Гражданская активность профессиональных сообществ — явление далеко не новое. В тех странах, где профсоюзы имеют большой авторитет и многочисленны, она осуществлялась через профсоюзы. У нас профсоюзное движение развито крайне слабо, зато в последние годы возникли многочисленные профессиональные сообщества в интернете. В обычной ситуации они занимаются обсуждением и решением своих профессиональных проблем. В этих сообществах обычно есть наиболее авторитетные и активные участники, которых знают (лично или только онлайн) тысячи других, прислушиваясь к их мнению. Оказалось, что в острой ситуации такие сообщества могут реагировать и на политические события, проявлять себя как гражданская сила.
Однако это происходит в той ситуации, когда власти, что называется, заходят за флажки и происходящие события начинают восприниматься как недопустимые и возмутительные. Именно такое сочетание готовых профессиональных площадок и желания высказаться привело к тому, что в связи с делом Павла Устинова в течение всего нескольких дней обществу было явлено большое количество открытых писем представителей разных профессий: учителей, книгоиздателей, священников, психологов, IT-специалистов и многих других.
Для представителей одних профессий такое проявление гражданской позиции, в общем, не очень опасно. Но есть и те, кто прежде никогда не выступал в защиту пострадавших от произвола властей, поскольку их возможность оставаться в профессии, а значит, и нормально жить, напрямую зависит от этих властей. Прежде всего это учителя и священники. По своей иерархической структуре и уровню дисциплины РПЦ во многим напоминает армию. Поэтому сотня священников, подписавших открытое письмо, легко могла быть подвергнута репрессиям, включая потерю сана. Тем не менее страх оказался слабее возмущения.

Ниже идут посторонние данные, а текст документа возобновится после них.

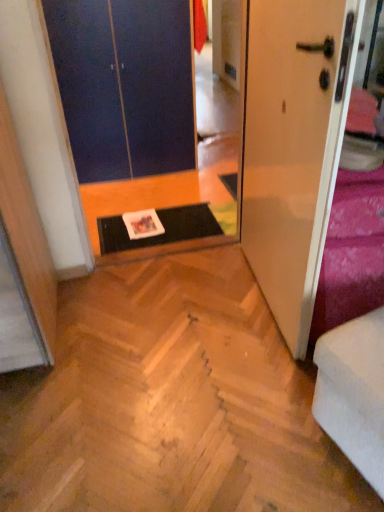 Question: From a real-world perspective, is natural wood parquet floor at center physically above velvet purple bedding at right?

Choices:
 (A) yes
 (B) no

Answer: (B)

Question: Would you consider natural wood parquet floor at center to be distant from velvet purple bedding at right?

Choices:
 (A) yes
 (B) no

Answer: (B)

Question: Considering the relative positions of natural wood parquet floor at center and velvet purple bedding at right in the image provided, is natural wood parquet floor at center to the right of velvet purple bedding at right from the viewer's perspective?

Choices:
 (A) no
 (B) yes

Answer: (A)

Question: Is natural wood parquet floor at center shorter than velvet purple bedding at right?

Choices:
 (A) yes
 (B) no

Answer: (A)

Question: From the image's perspective, is natural wood parquet floor at center located beneath velvet purple bedding at right?

Choices:
 (A) no
 (B) yes

Answer: (B)

Question: In terms of size, does white fabric armchair at lower right appear bigger or smaller than blue matte door at upper left, which ranks as the 2th door in right-to-left order?

Choices:
 (A) big
 (B) small

Answer: (B)

Question: Relative to blue matte door at upper left, the first door viewed from the back, is white fabric armchair at lower right in front or behind?

Choices:
 (A) front
 (B) behind

Answer: (A)

Question: From the image's perspective, is white fabric armchair at lower right positioned above or below blue matte door at upper left, the first door viewed from the left?

Choices:
 (A) above
 (B) below

Answer: (B)

Question: In terms of width, does white fabric armchair at lower right look wider or thinner when compared to blue matte door at upper left, which ranks as the 2th door in right-to-left order?

Choices:
 (A) thin
 (B) wide

Answer: (A)

Question: From the image's perspective, is natural wood parquet floor at center located above or below white fabric armchair at lower right?

Choices:
 (A) above
 (B) below

Answer: (A)

Question: Considering their positions, is natural wood parquet floor at center located in front of or behind white fabric armchair at lower right?

Choices:
 (A) behind
 (B) front

Answer: (A)

Question: Does point (134, 490) appear closer or farther from the camera than point (382, 437)?

Choices:
 (A) farther
 (B) closer

Answer: (A)

Question: Choose the correct answer: Is natural wood parquet floor at center inside white fabric armchair at lower right or outside it?

Choices:
 (A) inside
 (B) outside

Answer: (B)

Question: Considering their positions, is natural wood parquet floor at center located in front of or behind blue matte door at upper left, the first door viewed from the back?

Choices:
 (A) behind
 (B) front

Answer: (B)

Question: Which is correct: natural wood parquet floor at center is inside blue matte door at upper left, the first door viewed from the left, or outside of it?

Choices:
 (A) outside
 (B) inside

Answer: (A) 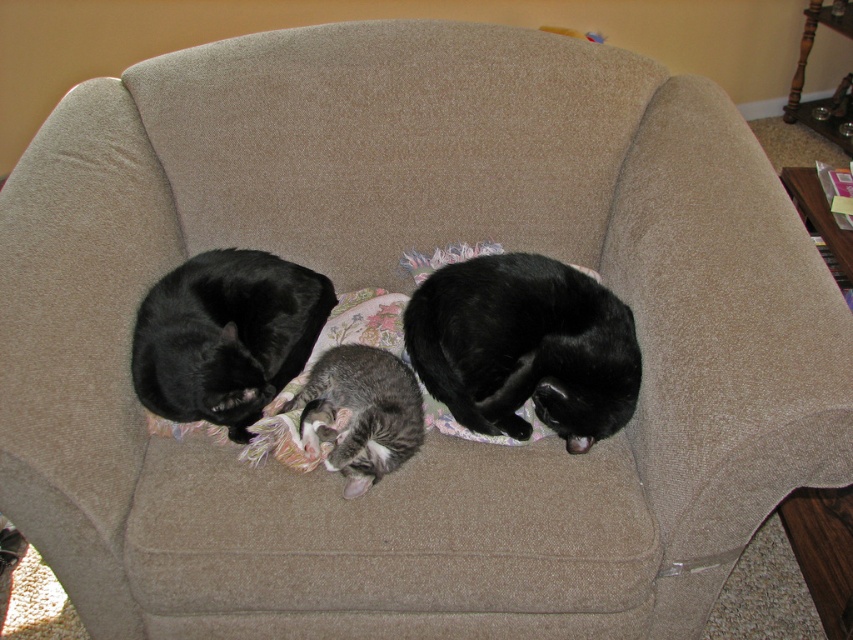 Measure the distance between point (555, 349) and camera.

They are 4.33 feet apart.

Which is above, black fur cat at center or gray tabby cat at center?

black fur cat at center

Between point (471, 346) and point (381, 449), which one is positioned in front?

Point (381, 449)

Locate an element on the screen. The height and width of the screenshot is (640, 853). black fur cat at center is located at coordinates (524, 348).

Based on the photo, is black fur cat at left to the left of gray tabby cat at center from the viewer's perspective?

Correct, you'll find black fur cat at left to the left of gray tabby cat at center.

Which is in front, point (158, 284) or point (379, 353)?

Point (379, 353)

Which is behind, point (325, 305) or point (346, 387)?

Positioned behind is point (325, 305).

Find the location of a particular element. The width and height of the screenshot is (853, 640). black fur cat at left is located at coordinates (225, 336).

Can you confirm if black fur cat at center is positioned to the right of black fur cat at left?

Indeed, black fur cat at center is positioned on the right side of black fur cat at left.

Between black fur cat at center and black fur cat at left, which one is positioned higher?

black fur cat at left is above.

Which is behind, point (572, 390) or point (271, 360)?

Point (271, 360)

Find the location of a particular element. black fur cat at center is located at coordinates (524, 348). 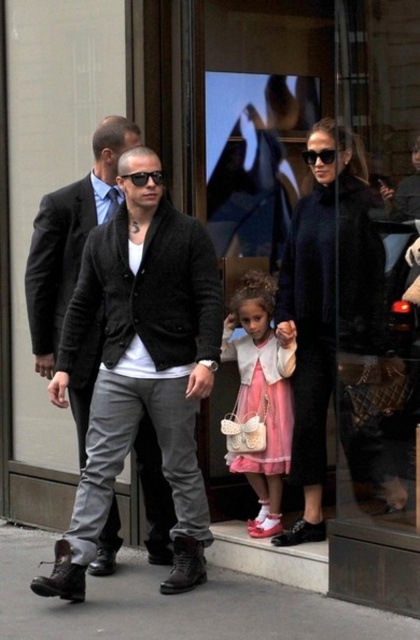 Does dark gray knit cardigan at center have a greater height compared to pink satin dress at center?

Yes.

Image resolution: width=420 pixels, height=640 pixels. What are the coordinates of `dark gray knit cardigan at center` in the screenshot? It's located at (141, 369).

Does dark gray knit cardigan at center have a greater height compared to black plastic sunglasses at upper center?

Yes.

Is dark gray knit cardigan at center shorter than black plastic sunglasses at upper center?

No.

Looking at this image, who is more distant from viewer, [184,253] or [309,152]?

Point [309,152]

Locate an element on the screen. The width and height of the screenshot is (420, 640). dark gray knit cardigan at center is located at coordinates (141, 369).

Which is more to the right, pink satin dress at center or black plastic sunglasses at center?

pink satin dress at center

Is point (265, 337) farther from camera compared to point (142, 182)?

Yes, it is behind point (142, 182).

Does point (262, 449) lie behind point (136, 186)?

Yes, point (262, 449) is farther from viewer.

Where is `pink satin dress at center`? pink satin dress at center is located at coordinates (260, 396).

Когда в контексте политики вспоминают об учителях, часто говорят об их участии в фальсификации выборов и в провластных митингах. Конечно, этим занимались далеко не все, но достаточно многие. Учителя не в меньшей степени, чем другие бюджетники, находятся под жестким надзором со стороны начальства, караются любые их промахи — не только гражданские и тем более политические. Было немало громких случаев, когда учителей увольняли с работы за фотографии в ненадлежащем (по мнению начальства) виде. И вот несколько тысяч учителей подписывают открытое письмо в поддержку невинно арестованных и осужденных. Для того требовалось немалое мужество, особенно если ты единственная во всей школе и даже во всем городе, поставившая подпись и это непременно заметит руководство. Есть школы, — прежде всего известные, столичные, — где сложнее не поставить подпись, чем поставить, потому что так сложилось в коллективе. Однако большинство подписантов сделали это впервые. Зачастую их не поняли и осудили коллеги, а не только начальство. Для этого требуется большое мужество. И то, что таких учителей тысячи, — явный индикатор, что власти перешли некую границу, за которой даже лояльные граждане не могут больше таковыми оставаться.
До сих пор реакция властей на протесты была выстроена в одном ключе, различаясь лишь по одному параметру: в одних эпизодах насилия побольше, в других — поменьше. Попыток диалога с гражданским обществом предпринято не было. Видно, отважиться на это просто некому. Тем временем общество генерирует все новые формы организации и новые формы гражданского поведения. Формы подчеркнуто мирные, приглашающие к диалогу, а не схватке. Но поскольку ответы на них неизменно только силовые, нет уверенности, что так будет всегда.